EXERCISE PROMPT = The line containing "What do you" and each line after it, through the final line of the data, are to be retyped exactly, with pictures left out.
***** INFORMATION SUPPLIED *****
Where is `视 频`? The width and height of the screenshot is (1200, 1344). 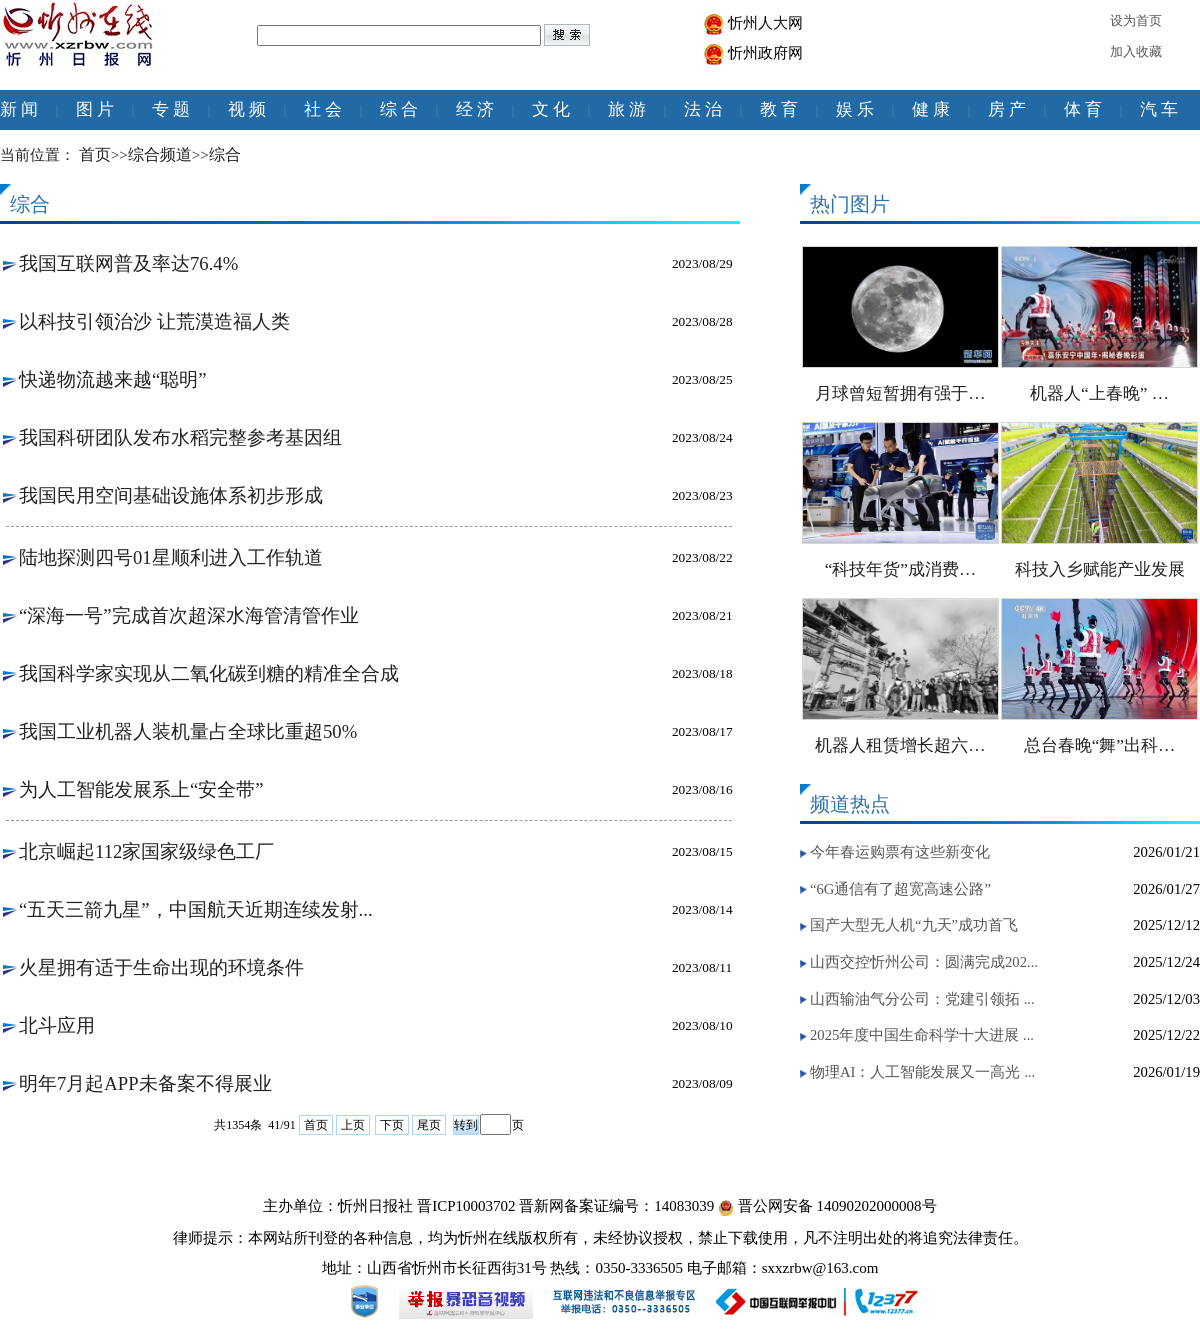 视 频 is located at coordinates (247, 109).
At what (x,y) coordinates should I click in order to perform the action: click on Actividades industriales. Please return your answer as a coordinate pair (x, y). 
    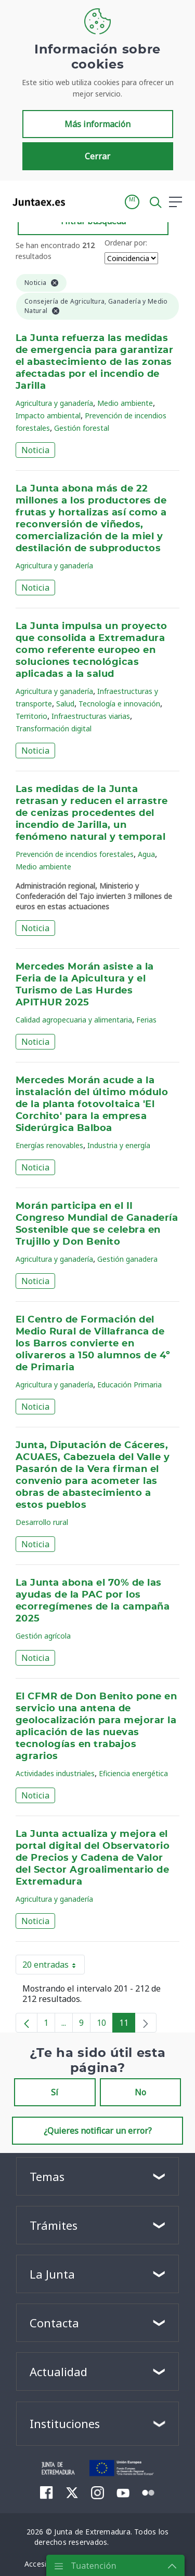
    Looking at the image, I should click on (55, 1773).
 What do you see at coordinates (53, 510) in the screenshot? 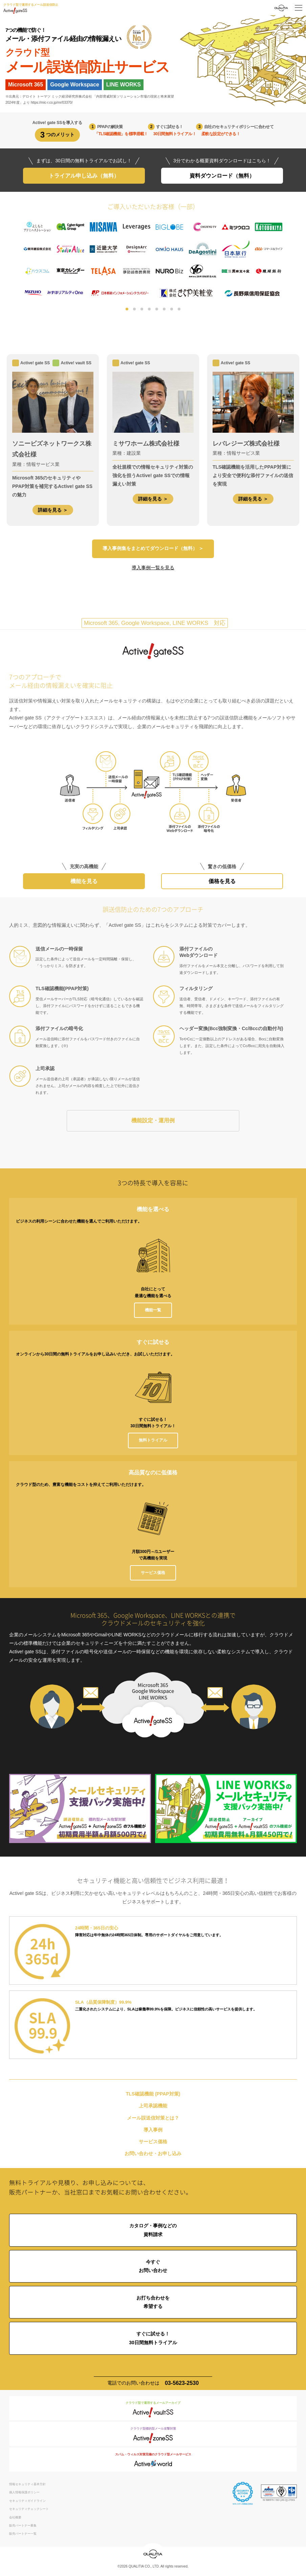
I see `詳細を見る ＞` at bounding box center [53, 510].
*****
RESULT =
 What do you see at coordinates (53, 510) in the screenshot? 
I see `詳細を見る ＞` at bounding box center [53, 510].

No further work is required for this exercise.